PragTob commented Jun 18, 2016

Especially micro benchmarking can be affected by garbage collection as single runs will be much slower than the others leading to a sky rocketing standard deviation and unreliable measures. Sadly, to the best of my knowledge, one can’t turn off GC on the BEAM.

The best breadcrumb to achieve anything like this so far:

You can try to use erlang:spawn_opt http://erlang.org/doc/man/erlang.html#spawn_opt-2 setting fullsweep_after and min_heap_size to high values to reduce chances of garbage collection.

This would then go into a new configuration option like: avoid_gc: true/false.

Would also need testing with existing benchmarks to see effect on standard deviation etc. - likely a large-ish operation :)

@PragTob
Copy link
Member Author

PragTob commented Aug 15, 2017

Looked into this, spawn_opt has warnings about data locality and such.... so if it works/helps or not might be questionable. The elixir spawn also uses spawn_opt. Problem is, there is probably some implementation work coming our way. Aka OTP Supervision tree spawn processes sort of way, cause you can't just pass (to the best of my understanding) spawn_opts somehow to Task.async or setting it afterwards/before.

So for this use case - that might work out or not, we'd either reimplement the relevant parts of Task.async/await or just our own OTP supervision tree.
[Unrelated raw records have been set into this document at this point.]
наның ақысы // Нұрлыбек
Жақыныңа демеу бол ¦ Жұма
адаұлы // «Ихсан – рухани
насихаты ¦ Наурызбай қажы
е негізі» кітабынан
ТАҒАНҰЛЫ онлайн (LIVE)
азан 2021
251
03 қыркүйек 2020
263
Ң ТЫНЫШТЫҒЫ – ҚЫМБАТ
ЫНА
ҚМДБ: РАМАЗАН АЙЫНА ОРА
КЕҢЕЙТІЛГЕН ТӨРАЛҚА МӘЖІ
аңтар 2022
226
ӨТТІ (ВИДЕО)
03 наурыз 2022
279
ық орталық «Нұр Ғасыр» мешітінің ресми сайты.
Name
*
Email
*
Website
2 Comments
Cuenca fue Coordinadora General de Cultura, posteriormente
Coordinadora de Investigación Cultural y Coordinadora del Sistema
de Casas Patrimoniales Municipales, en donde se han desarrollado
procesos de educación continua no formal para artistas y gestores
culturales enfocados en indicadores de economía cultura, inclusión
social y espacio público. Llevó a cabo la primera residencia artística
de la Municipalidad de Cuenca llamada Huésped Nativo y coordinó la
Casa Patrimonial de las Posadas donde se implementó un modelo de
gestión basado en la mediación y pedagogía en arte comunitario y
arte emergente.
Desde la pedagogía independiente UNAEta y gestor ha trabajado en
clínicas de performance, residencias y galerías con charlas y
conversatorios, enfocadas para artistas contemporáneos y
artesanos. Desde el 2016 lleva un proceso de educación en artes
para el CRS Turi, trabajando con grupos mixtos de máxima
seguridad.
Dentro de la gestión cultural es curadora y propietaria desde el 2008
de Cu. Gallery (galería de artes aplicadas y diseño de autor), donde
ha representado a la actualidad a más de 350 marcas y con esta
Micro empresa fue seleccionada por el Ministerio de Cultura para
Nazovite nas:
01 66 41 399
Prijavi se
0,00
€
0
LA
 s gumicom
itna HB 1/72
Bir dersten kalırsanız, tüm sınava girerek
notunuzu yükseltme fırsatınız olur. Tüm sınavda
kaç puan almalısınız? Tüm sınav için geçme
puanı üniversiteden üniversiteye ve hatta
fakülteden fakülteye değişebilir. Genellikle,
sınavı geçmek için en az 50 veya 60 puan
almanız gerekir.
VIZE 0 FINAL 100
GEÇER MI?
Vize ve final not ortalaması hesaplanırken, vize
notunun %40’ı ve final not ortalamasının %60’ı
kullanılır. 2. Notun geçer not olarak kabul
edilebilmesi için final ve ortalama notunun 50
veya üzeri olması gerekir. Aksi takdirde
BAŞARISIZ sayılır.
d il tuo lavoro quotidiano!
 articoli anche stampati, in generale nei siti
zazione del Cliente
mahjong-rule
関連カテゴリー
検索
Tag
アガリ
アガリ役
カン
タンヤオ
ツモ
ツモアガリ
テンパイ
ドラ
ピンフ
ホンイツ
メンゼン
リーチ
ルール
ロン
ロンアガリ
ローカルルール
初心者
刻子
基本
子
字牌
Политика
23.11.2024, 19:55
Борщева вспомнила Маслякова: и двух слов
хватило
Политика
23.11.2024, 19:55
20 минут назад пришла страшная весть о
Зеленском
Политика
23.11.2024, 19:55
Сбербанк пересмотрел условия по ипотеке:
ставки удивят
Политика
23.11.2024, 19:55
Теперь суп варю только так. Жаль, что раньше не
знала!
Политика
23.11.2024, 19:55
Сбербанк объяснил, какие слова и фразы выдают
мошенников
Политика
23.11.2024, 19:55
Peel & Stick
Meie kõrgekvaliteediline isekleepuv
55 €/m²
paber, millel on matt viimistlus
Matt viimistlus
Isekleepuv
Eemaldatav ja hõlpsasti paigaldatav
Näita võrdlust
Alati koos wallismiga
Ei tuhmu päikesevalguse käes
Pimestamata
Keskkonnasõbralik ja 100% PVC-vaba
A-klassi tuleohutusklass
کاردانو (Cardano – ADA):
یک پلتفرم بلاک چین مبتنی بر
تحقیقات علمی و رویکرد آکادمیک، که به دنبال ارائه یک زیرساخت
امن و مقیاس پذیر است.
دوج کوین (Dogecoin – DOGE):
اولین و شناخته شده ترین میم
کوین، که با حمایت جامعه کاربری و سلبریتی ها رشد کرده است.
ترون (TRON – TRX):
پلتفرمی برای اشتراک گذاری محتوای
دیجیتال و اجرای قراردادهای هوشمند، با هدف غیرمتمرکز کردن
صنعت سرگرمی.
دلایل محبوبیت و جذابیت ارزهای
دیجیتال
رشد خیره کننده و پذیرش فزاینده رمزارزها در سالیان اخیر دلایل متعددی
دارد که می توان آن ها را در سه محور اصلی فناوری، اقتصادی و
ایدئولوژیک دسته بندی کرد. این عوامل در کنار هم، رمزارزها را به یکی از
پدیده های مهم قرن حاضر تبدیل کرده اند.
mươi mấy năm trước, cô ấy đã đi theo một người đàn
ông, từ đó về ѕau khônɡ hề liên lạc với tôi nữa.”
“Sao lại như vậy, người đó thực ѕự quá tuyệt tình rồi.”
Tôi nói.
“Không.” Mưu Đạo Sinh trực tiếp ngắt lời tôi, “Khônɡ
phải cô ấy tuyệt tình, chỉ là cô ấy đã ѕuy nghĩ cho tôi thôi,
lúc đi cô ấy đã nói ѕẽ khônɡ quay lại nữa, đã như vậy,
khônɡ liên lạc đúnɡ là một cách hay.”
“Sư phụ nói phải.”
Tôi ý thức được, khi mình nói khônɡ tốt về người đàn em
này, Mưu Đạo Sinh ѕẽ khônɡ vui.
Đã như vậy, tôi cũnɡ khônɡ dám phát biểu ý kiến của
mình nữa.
It shouldn't be that much, just more than I can fathom in an evening after a long long day :)

(wanted to give this a head start before maybe tackling memory measurements as it should improve results but yeah, probably not now :) )

@OvermindDL1
Copy link

So for this use case - that might work out or not, we'd either reimplement the relevant parts of Task.async/await or just our own OTP supervision tree.

Which is pretty trivial. Just spawn processes and link/monitor them and wait for messages or timeouts.

@PragTob
Copy link
Member Author

PragTob commented Aug 16, 2017

So for this use case - that might work out or not, we'd either reimplement the relevant parts of Task.async/await or just our own OTP supervision tree.

Which is pretty trivial. Just spawn processes and link/monitor them and wait for messages or timeouts.

Yup I just didn't do this a whole lot yet 😅 I guess it's a good way to add to my experience 😁 It's at least "slightly" more difficult than pure async/await and I'd hoped that there'd be an interface into those that we could just use

@devonestes
Copy link
Collaborator

In thinking about this before, I wondered if this might be something useful to add to Elixir itself. Maybe we should propose this feature for Task.async on the mailing list? My only worry is that we are technically just exposing something that's already available in Erlang, but since they've already gone down that road with Task, then maybe they won't mind?

@PragTob
Copy link
Member Author

PragTob commented Aug 17, 2017

Yeah I saw a couple of different ways Task spawned processes... it might be worth proposing I'd go and educate myself before that (right now I feel like spawn_opt is just more general) and as always there is no harm in proposing it :) deep_merge didn't make it but the discussion also taught me a lot.

Also I see an argument being made that if you care that much about specific process options maybe you shouldn't be using a high level abstraction anyways 👼

However, pretty sure we'd still need to implement it ourselves here - that'd be elixir 1.6 at the earliest I believe and until we wanna drop support for everything lower than that... :|

@michalmuskala
Copy link
Contributor

Here's an idea for a different approach.

As I understand, the problem with cost of garbage collection is that it is spread unevenly between runs. Disabling GC completely is one way of evening it out - making gc always run is another. This means the execution would be slower than it would normally be, but it would be consistent.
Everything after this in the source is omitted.